[Material supplied]
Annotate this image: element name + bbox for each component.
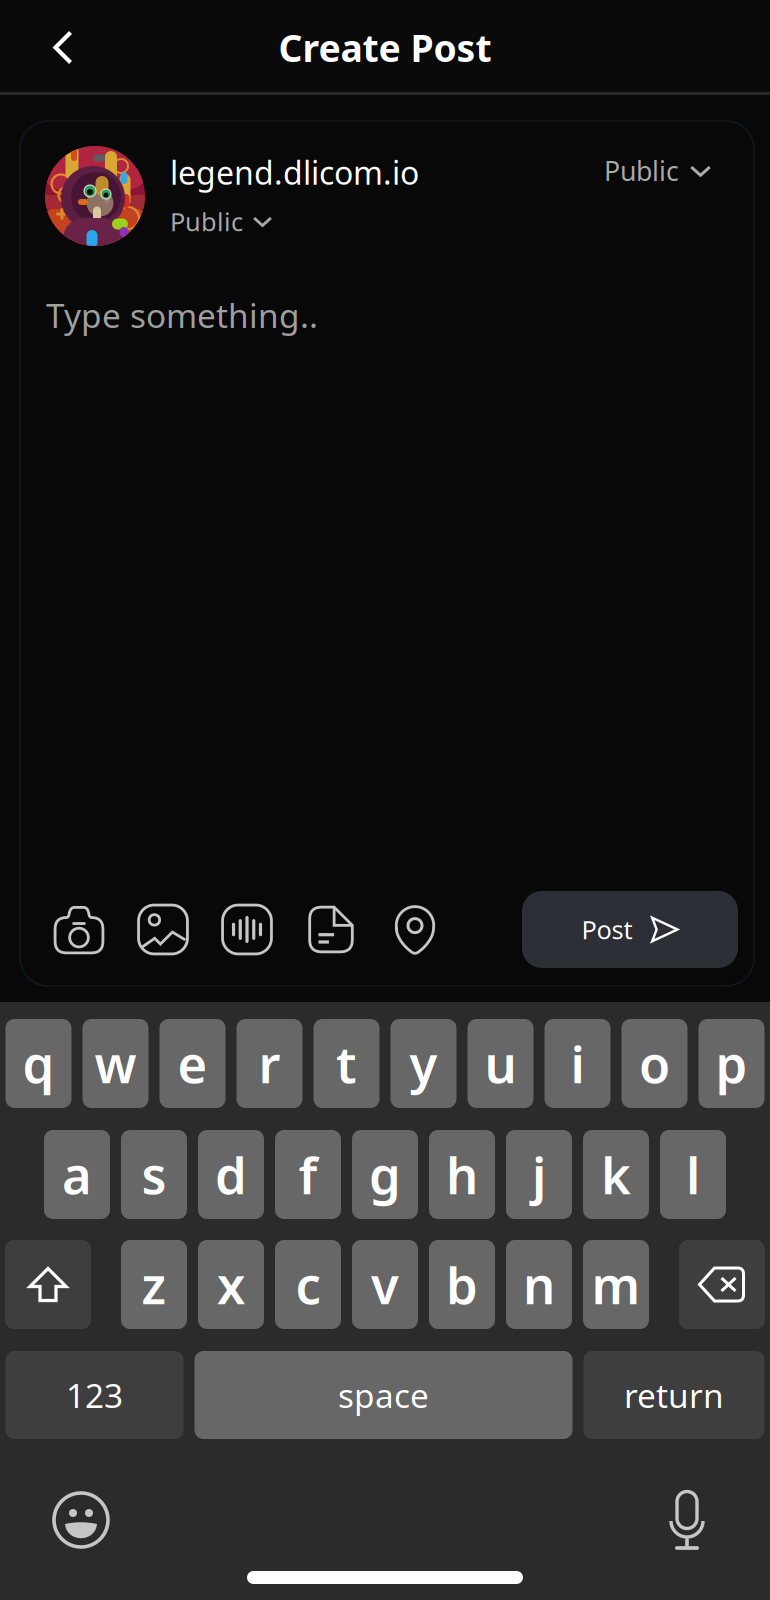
staticText: o: [639, 1030, 670, 1097]
staticText: u: [484, 1030, 516, 1097]
staticText: e: [178, 1030, 208, 1097]
button[interactable]: t: [314, 1019, 380, 1108]
button[interactable]: y: [390, 1019, 456, 1108]
staticText: x: [217, 1251, 245, 1318]
staticText: p: [716, 1030, 748, 1097]
button[interactable]: e: [160, 1019, 226, 1108]
button[interactable]: Shift: [5, 1240, 91, 1329]
button[interactable]: Public: [170, 204, 273, 238]
button[interactable]: Delete: [679, 1240, 765, 1329]
staticText: j: [532, 1141, 546, 1208]
button[interactable]: a: [44, 1130, 110, 1219]
button[interactable]: h: [429, 1130, 495, 1219]
button[interactable]: x: [198, 1240, 264, 1329]
staticText: d: [215, 1141, 247, 1208]
button[interactable]: w: [82, 1019, 148, 1108]
staticText: return: [624, 1373, 724, 1417]
button[interactable]: 123: [6, 1351, 184, 1439]
button[interactable]: Back: [32, 16, 94, 78]
button[interactable]: g: [352, 1130, 418, 1219]
staticText: z: [142, 1251, 166, 1318]
button[interactable]: Audio: [210, 892, 284, 966]
button[interactable]: return: [584, 1351, 764, 1439]
button[interactable]: p: [698, 1019, 764, 1108]
button[interactable]: Dictation: [652, 1485, 722, 1555]
button[interactable]: i: [544, 1019, 610, 1108]
staticText: a: [62, 1141, 92, 1208]
staticText: t: [336, 1030, 357, 1097]
staticText: w: [94, 1030, 136, 1097]
button[interactable]: Photo: [126, 892, 200, 966]
staticText: Public: [170, 204, 243, 238]
button[interactable]: m: [583, 1240, 649, 1329]
button[interactable]: space: [194, 1351, 572, 1439]
staticText: i: [570, 1030, 584, 1097]
button[interactable]: f: [275, 1130, 341, 1219]
button[interactable]: v: [352, 1240, 418, 1329]
staticText: l: [686, 1141, 700, 1208]
staticText: 123: [66, 1373, 123, 1417]
staticText: s: [142, 1141, 166, 1208]
staticText: k: [601, 1141, 631, 1208]
staticText: r: [258, 1030, 280, 1097]
staticText: f: [298, 1141, 318, 1208]
button[interactable]: z: [121, 1240, 187, 1329]
staticText: c: [296, 1251, 320, 1318]
button[interactable]: Location: [378, 892, 452, 966]
staticText: Public: [604, 153, 679, 188]
button[interactable]: s: [121, 1130, 187, 1219]
button[interactable]: l: [660, 1130, 726, 1219]
button[interactable]: c: [275, 1240, 341, 1329]
staticText: v: [371, 1251, 399, 1318]
button[interactable]: Emoji: [46, 1485, 116, 1555]
button[interactable]: d: [198, 1130, 264, 1219]
staticText: n: [523, 1251, 555, 1318]
button[interactable]: n: [506, 1240, 572, 1329]
staticText: Create Post: [278, 23, 492, 72]
staticText: legend.dlicom.io: [170, 151, 419, 194]
staticText: g: [369, 1141, 401, 1208]
button[interactable]: j: [506, 1130, 572, 1219]
staticText: q: [22, 1030, 54, 1097]
staticText: y: [410, 1030, 438, 1097]
button[interactable]: u: [468, 1019, 534, 1108]
button[interactable]: o: [622, 1019, 688, 1108]
button[interactable]: Document: [294, 892, 368, 966]
staticText: b: [446, 1251, 478, 1318]
staticText: Type something..: [46, 293, 318, 337]
button[interactable]: Post: [522, 891, 738, 968]
staticText: Post: [582, 913, 632, 946]
button[interactable]: Public: [604, 153, 712, 188]
staticText: h: [446, 1141, 478, 1208]
button[interactable]: q: [6, 1019, 72, 1108]
button[interactable]: b: [429, 1240, 495, 1329]
button[interactable]: r: [236, 1019, 302, 1108]
button[interactable]: Camera: [42, 892, 116, 966]
button[interactable]: k: [583, 1130, 649, 1219]
staticText: space: [338, 1373, 429, 1417]
staticText: m: [592, 1251, 640, 1318]
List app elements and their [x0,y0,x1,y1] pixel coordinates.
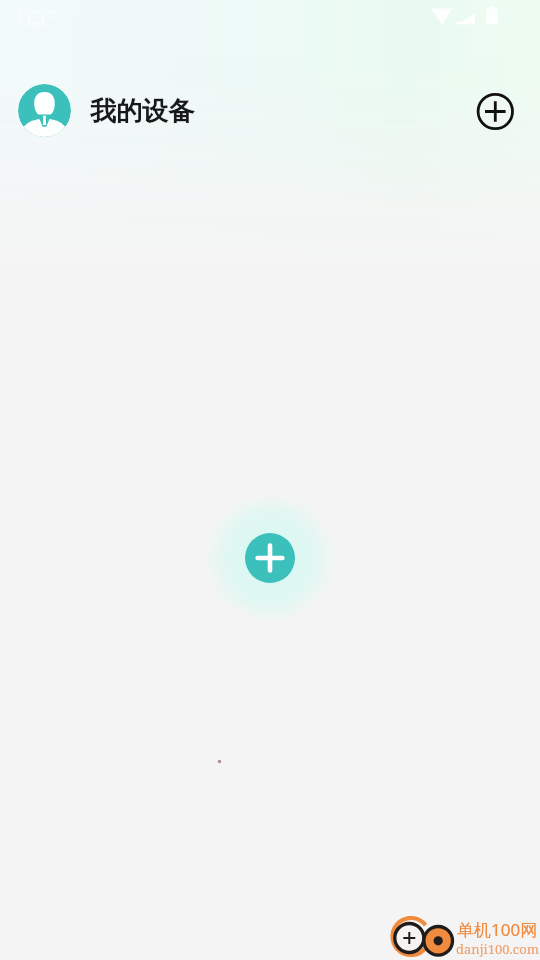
staticText: danji100.com [456,940,539,958]
staticText: 我的设备 [90,95,194,128]
staticText: 单机100网 [457,918,538,941]
button[interactable]: Add device [245,533,295,583]
button[interactable]: Profile [18,84,71,137]
button[interactable]: Add device [473,89,518,134]
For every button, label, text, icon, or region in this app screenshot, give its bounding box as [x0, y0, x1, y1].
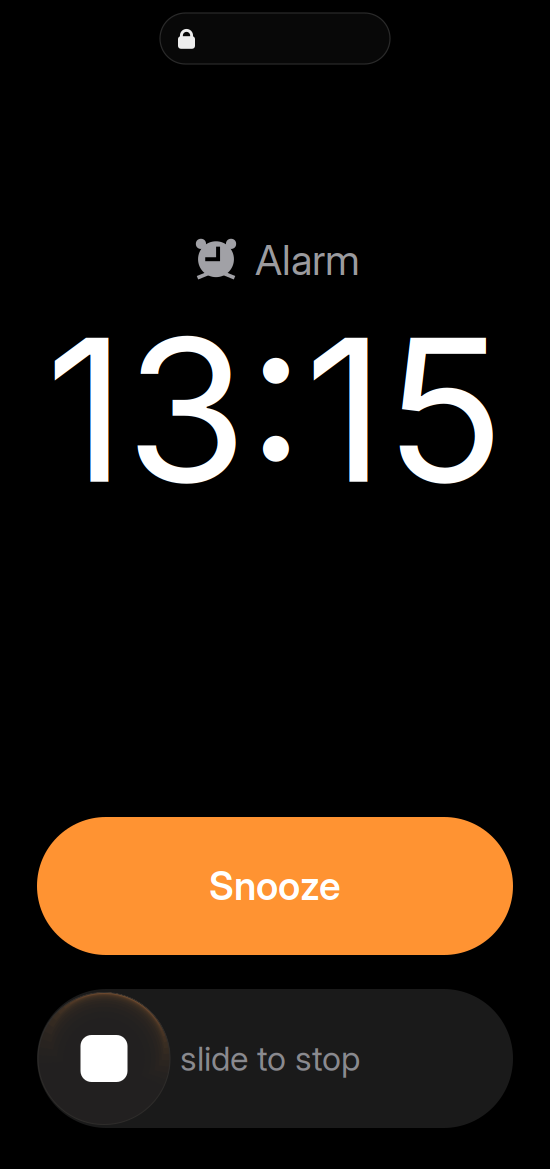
staticText: slide to stop — [180, 1038, 360, 1079]
staticText: Alarm — [255, 235, 360, 285]
button[interactable]: Slide to stop alarm — [37, 989, 513, 1128]
staticText: Snooze — [209, 863, 341, 909]
button[interactable]: Snooze — [37, 817, 513, 955]
staticText: 13:15 — [46, 291, 504, 529]
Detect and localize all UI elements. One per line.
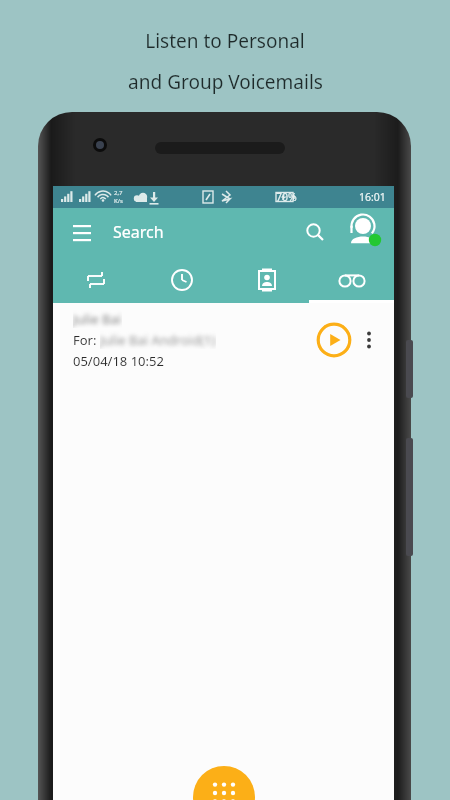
staticText: Listen to Personal [145,28,305,54]
button[interactable]: Play [316,322,352,358]
staticText: K/s [114,197,123,205]
staticText: Julie Bai Android(1) [100,331,216,349]
button[interactable]: More options [352,323,386,357]
staticText: Julie Bai [73,310,122,328]
button[interactable]: Transfer [53,256,139,303]
staticText: For: [73,331,100,349]
staticText: and Group Voicemails [128,69,323,95]
button[interactable]: Dialpad [193,766,255,800]
button[interactable]: Menu [65,215,99,249]
staticText: 70% [276,190,297,204]
staticText: 2,7 [114,189,123,197]
staticText: 16:01 [359,190,386,204]
button[interactable]: Contacts [224,256,309,303]
button[interactable]: Voicemail [309,256,394,303]
staticText: Search [113,221,164,243]
button[interactable]: Account [344,212,384,252]
button[interactable]: Recent [139,256,224,303]
button[interactable]: Julie Bai [53,303,394,377]
button[interactable]: Search [298,215,332,249]
staticText: 05/04/18 10:52 [73,352,164,370]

[Exercise instructions] For each line above that includes the word "Search", make a copy of that line.

[Task solution]
staticText: Search [113,221,164,243]
button[interactable]: Search [298,215,332,249]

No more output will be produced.